# EXERCISE DETAILS
In the listing below, find each line that holds "date" and list it.

# MATERIAL PROVIDED
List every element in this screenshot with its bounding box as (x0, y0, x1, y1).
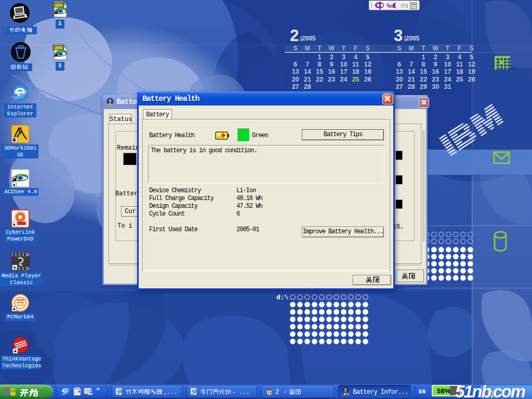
svg-text:d:\: d:\ (276, 294, 289, 301)
svg-text:JPG: JPG (55, 3, 62, 8)
svg-text:JPG: JPG (55, 46, 62, 50)
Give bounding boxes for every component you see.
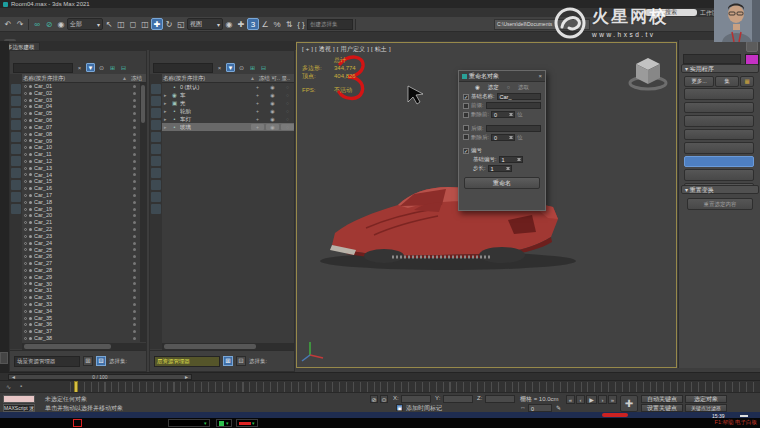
frozen-dot-icon[interactable] [133,99,136,102]
frozen-dot-icon[interactable] [133,194,136,197]
scene-object-row[interactable]: Car_34 [22,308,142,315]
explorer-manager-dropdown[interactable]: 场景资源管理器 [14,356,80,367]
frozen-dot-icon[interactable] [133,119,136,122]
select-by-name-icon[interactable]: ◫ [115,18,127,30]
frozen-cell[interactable]: + [251,108,264,114]
utility-button[interactable] [684,115,754,127]
scene-object-row[interactable]: Car_35 [22,315,142,322]
layer-row[interactable]: ▸ • 车灯 + ◉ ◌ [162,115,294,123]
frozen-dot-icon[interactable] [133,105,136,108]
annotation-tool-icon[interactable] [53,419,62,428]
scene-object-row[interactable]: Car_11 [22,151,142,158]
filter-type-icon[interactable] [151,192,161,202]
filter-type-icon[interactable] [151,108,161,118]
frozen-dot-icon[interactable] [133,133,136,136]
radio-on-icon[interactable]: ◉ [475,84,480,90]
step-spinner[interactable]: 1 [488,165,512,172]
add-container-icon[interactable]: ⊞ [248,63,257,72]
z-coordinate-field[interactable] [485,395,515,403]
add-layer-icon[interactable]: ⊟ [259,63,268,72]
explorer-search-input[interactable] [153,63,213,73]
horizontal-scrollbar[interactable] [22,343,146,350]
frozen-dot-icon[interactable] [133,139,136,142]
scene-object-row[interactable]: Car_13 [22,165,142,172]
percent-snap-icon[interactable]: % [271,18,283,30]
filter-type-icon[interactable] [11,192,21,202]
frozen-dot-icon[interactable] [133,126,136,129]
rect-selection-icon[interactable]: ◻ [127,18,139,30]
horizontal-scrollbar[interactable] [162,343,294,350]
scene-object-row[interactable]: Car_31 [22,287,142,294]
annotation-font-dropdown[interactable]: ▾ [168,419,210,427]
utility-button[interactable] [684,156,754,168]
scene-object-row[interactable]: Car_14 [22,172,142,179]
lock-icon[interactable]: ⊙ [97,63,106,72]
layer-row[interactable]: ▸ ▣ 壳 + ◉ ◌ [162,99,294,107]
expand-arrow-icon[interactable]: ▸ [164,100,169,106]
named-selection-set-input[interactable]: 创建选择集 [307,19,353,30]
radio-selected-label[interactable]: 选定 [488,84,499,91]
scene-object-row[interactable]: Car_12 [22,158,142,165]
toolbar-icon[interactable] [370,18,382,30]
utility-button[interactable] [684,142,754,154]
more-utilities-button[interactable]: 更多... [684,76,714,87]
toolbar-icon[interactable] [418,18,430,30]
select-object-icon[interactable]: ↖ [103,18,115,30]
scene-object-row[interactable]: Car_23 [22,233,142,240]
command-panel-tab-icon[interactable] [733,41,745,52]
base-name-input[interactable]: Car_ [497,93,541,100]
minimize-handle[interactable] [740,415,748,417]
frozen-dot-icon[interactable] [133,282,136,285]
scene-object-row[interactable]: Car_06 [22,117,142,124]
selection-lock-icon[interactable]: ⊙ [380,395,388,403]
annotation-tool-icon[interactable] [133,419,142,428]
frozen-dot-icon[interactable] [133,255,136,258]
viewport-nav-icon[interactable] [752,395,760,404]
layer-row[interactable]: ▸ • 轮胎 + ◉ ◌ [162,107,294,115]
layer-explorer-header[interactable]: 名称(按升序排序) ▲ 冻结 可.. 显.. [150,74,294,83]
frozen-dot-icon[interactable] [133,323,136,326]
annotation-tool-icon[interactable] [63,419,72,428]
annotation-tool-icon[interactable] [13,419,22,428]
key-filter-dropdown[interactable]: 选定对象 [685,395,727,403]
delete-icon[interactable]: ⊞ [83,356,93,366]
annotation-tool-icon[interactable] [73,419,82,428]
annotation-tool-icon[interactable] [143,419,152,428]
command-panel-tab-icon[interactable] [707,41,719,52]
expand-arrow-icon[interactable]: ▸ [164,116,169,122]
clear-search-icon[interactable]: × [215,63,224,72]
frozen-cell[interactable]: + [251,92,264,98]
viewport-nav-icon[interactable] [729,404,737,413]
selection-filter-dropdown[interactable]: 全部 ▾ [67,18,103,30]
scene-object-row[interactable]: Car_20 [22,212,142,219]
use-center-icon[interactable]: ◉ [223,18,235,30]
scene-object-row[interactable]: Car_07 [22,124,142,131]
frozen-dot-icon[interactable] [133,214,136,217]
toolbar-icon[interactable] [406,18,418,30]
frozen-dot-icon[interactable] [133,248,136,251]
frozen-dot-icon[interactable] [133,187,136,190]
select-manipulate-icon[interactable]: ✚ [235,18,247,30]
scene-object-row[interactable]: Car_37 [22,328,142,335]
suffix-input[interactable] [486,125,541,132]
viewport-nav-icon[interactable] [737,404,745,413]
radio-off-icon[interactable]: ○ [507,84,510,90]
visibility-cell[interactable]: ◉ [266,108,279,114]
scene-object-row[interactable]: Car_09 [22,138,142,145]
filter-type-icon[interactable] [151,96,161,106]
frozen-dot-icon[interactable] [133,173,136,176]
filter-funnel-icon[interactable]: ▼ [86,63,95,72]
display-cell[interactable]: ◌ [281,92,294,98]
command-panel-tab-icon[interactable] [681,41,693,52]
filter-type-icon[interactable] [11,84,21,94]
scene-object-row[interactable]: Car_18 [22,199,142,206]
y-coordinate-field[interactable] [443,395,473,403]
spinner-snap-icon[interactable]: ⇅ [283,18,295,30]
annotation-tool-icon[interactable] [3,419,12,428]
scene-object-row[interactable]: Car_19 [22,206,142,213]
viewport-label[interactable]: [ + ] [ 透视 ] [ 用户定义 ] [ 粘土 ] [302,45,391,54]
annotation-color-dropdown[interactable]: ▾ [216,419,232,427]
go-to-end-icon[interactable]: » [608,395,617,404]
lock-icon[interactable]: ⊙ [237,63,246,72]
expand-arrow-icon[interactable]: ▸ [164,92,169,98]
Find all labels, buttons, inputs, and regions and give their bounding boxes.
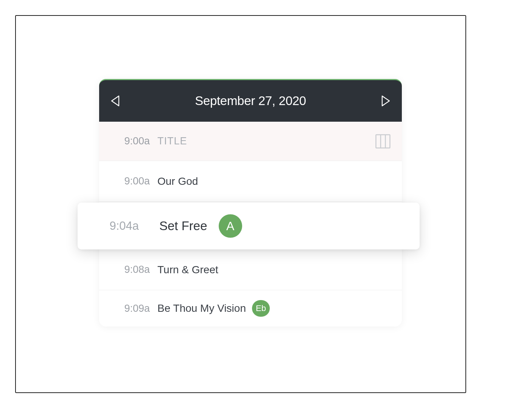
triangle-left-icon <box>110 95 120 107</box>
item-title: Turn & Greet <box>157 264 218 276</box>
list-item-dragging[interactable]: 9:04a Set Free A <box>78 203 420 249</box>
triangle-right-icon <box>381 95 390 107</box>
columns-icon <box>375 134 390 149</box>
key-badge: A <box>219 214 242 238</box>
columns-button[interactable] <box>375 134 390 149</box>
item-time: 9:00a <box>112 175 150 187</box>
item-time: 9:08a <box>112 264 150 276</box>
item-title: Our God <box>157 175 198 187</box>
next-date-button[interactable] <box>381 95 390 107</box>
list-item[interactable]: 9:09a Be Thou My Vision Eb <box>99 290 402 327</box>
item-title: Be Thou My Vision <box>157 302 246 314</box>
date-header: September 27, 2020 <box>99 79 402 122</box>
list-subheader: 9:00a TITLE <box>99 122 402 161</box>
list-item[interactable]: 9:08a Turn & Greet <box>99 249 402 290</box>
item-time: 9:04a <box>90 219 139 233</box>
svg-rect-0 <box>376 135 390 148</box>
item-time: 9:09a <box>112 303 150 314</box>
prev-date-button[interactable] <box>110 95 120 107</box>
subheader-title-label: TITLE <box>157 135 187 147</box>
item-title: Set Free <box>159 219 207 233</box>
subheader-time: 9:00a <box>112 135 150 147</box>
list-item[interactable]: 9:00a Our God <box>99 161 402 202</box>
outer-frame: September 27, 2020 9:00a TITLE <box>15 15 466 393</box>
key-badge: Eb <box>252 300 270 317</box>
header-date: September 27, 2020 <box>195 94 306 108</box>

# PROBLEM SOLUTION
next-date-button[interactable] <box>381 95 390 107</box>
date-header: September 27, 2020 <box>99 79 402 122</box>
prev-date-button[interactable] <box>110 95 120 107</box>
header-date: September 27, 2020 <box>195 94 306 108</box>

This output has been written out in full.